Stays near the surface supplying nutrients:

"What makes whale poop special? First, there’s a lot of it, since whales are the largest animals on Earth. Second, whales usually feed in deeper water and then poop when they surface to breathe; this cycles nutrients like nitrogen, phosphorus and iron — which naturally sink.

"Third, their fecal plumes are buoyant, lingering in the sunny, uppermost layer of water.
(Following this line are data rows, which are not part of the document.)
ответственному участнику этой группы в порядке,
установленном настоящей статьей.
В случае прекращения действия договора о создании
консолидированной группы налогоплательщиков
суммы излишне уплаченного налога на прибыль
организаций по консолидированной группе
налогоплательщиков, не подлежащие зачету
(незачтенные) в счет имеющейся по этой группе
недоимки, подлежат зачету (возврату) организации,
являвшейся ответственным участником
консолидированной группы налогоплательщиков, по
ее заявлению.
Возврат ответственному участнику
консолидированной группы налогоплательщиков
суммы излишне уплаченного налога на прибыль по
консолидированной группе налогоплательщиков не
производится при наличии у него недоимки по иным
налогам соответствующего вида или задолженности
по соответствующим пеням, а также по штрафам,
This means whale poop could help spur the growth of phytoplankton, tiny plants at the base of the marine food web.


"The recycling of nutrients via cetacean poop is called the “whale pump” and has been studied in other parts of the world, too.
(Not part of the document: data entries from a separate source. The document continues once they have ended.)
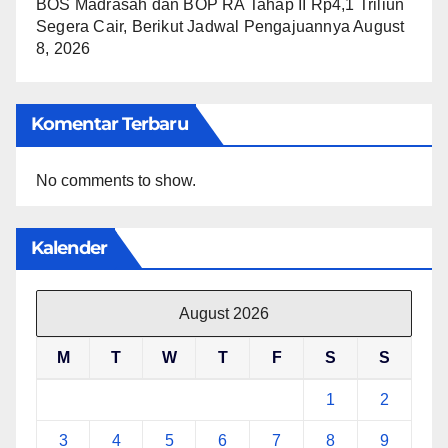
BOS Madrasah dan BOP RA Tahap II Rp4,1 Triliun
Segera Cair, Berikut Jadwal Pengajuannya
August
8, 2026
Komentar Terbaru
No comments to show.
Kalender
August 2026
M
T
W
T
F
S
S
1
2
3
4
5
6
7
8
9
"In the North Atlantic, for example, researchers Joe Roman and James McCarthy found that whales and seals in the Gulf of Maine may be responsible for adding more nitrogen to the surface each year than all of the rivers combined.

"And according to a different study co-authored by Roman, the vertical movement of phosphorus from the deep sea to the surface by marine mammals has been reduced by 77 percent worldwide since whaling drastically reduced cetacean populations.

"In the Southern Ocean, feces from fin, sperm and blue whales replenish iron at the surface — a necessary ingredient for phytoplankton growth. A 2010 study found that the iron content in the fecal matter of baleen whales there was 10 million times higher than in background Antarctic seawater.

"Whale poop likely plays an important role in fertilizing the cold waters of the North Pacific, too. An estimated 1,500 humpbacks migrate to Southeast Alaska every summer to feed, along with gray whales, orcas and other marine mammals.


"In addition to boosting nutrients, whale poop may also play a role in sequestering carbon. “There’s this idea that phytoplankton are helping draw carbon out of the atmosphere and sink it into the deep ocean where it won't return to the surface for thousands of years,” says Pearson.

"Some scientists are even attempting to use artificial whale poo to boost both fish populations and phytoplankton growth, in hopes the marine plants absorb more carbon dioxide from the atmosphere.

"Pearson co-authored a recent paper that estimates the amount of carbon sequestered by the whale pump. But she cautions that “to fully realize these benefits, we need to be talking about stringent conservation actions that allow whale populations to recover.”


"One way to inspire more conservation is to help people “look at whales in a different light,” says Pearson. This includes putting numbers on how much they contribute to ecosystem health through nutrient cycling or carbon sequestration. (my bold)

"Which brings us back to Bloch in her small boat, scooping up bottles full of whale poop. She also hopes the findings will tell us more about how these gentle giants affect the food web, and give us even more reasons to protect whales. (my bold)

Comment: everything an animal does has some effect on its ecosystem. Every ecosystem has effects on other ecosystems in an enormous interconnected web over the Earth.